**Material shown**
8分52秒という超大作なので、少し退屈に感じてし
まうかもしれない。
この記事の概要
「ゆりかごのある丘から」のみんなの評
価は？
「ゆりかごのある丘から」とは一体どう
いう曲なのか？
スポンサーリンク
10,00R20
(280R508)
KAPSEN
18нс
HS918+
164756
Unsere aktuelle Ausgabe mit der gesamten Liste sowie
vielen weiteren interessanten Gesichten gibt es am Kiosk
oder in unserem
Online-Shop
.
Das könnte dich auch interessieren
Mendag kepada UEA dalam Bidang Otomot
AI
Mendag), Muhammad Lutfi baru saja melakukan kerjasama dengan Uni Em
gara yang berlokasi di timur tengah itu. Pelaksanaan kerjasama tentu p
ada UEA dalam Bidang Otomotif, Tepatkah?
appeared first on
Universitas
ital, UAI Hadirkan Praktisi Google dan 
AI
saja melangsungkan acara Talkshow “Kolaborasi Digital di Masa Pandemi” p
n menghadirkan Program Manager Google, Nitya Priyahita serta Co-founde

**Your instructions**
Isolate the lines above that contain the word "dalam" and copy them.

**Solution to this problem**
Mendag kepada UEA dalam Bidang Otomot
ada UEA dalam Bidang Otomotif, Tepatkah?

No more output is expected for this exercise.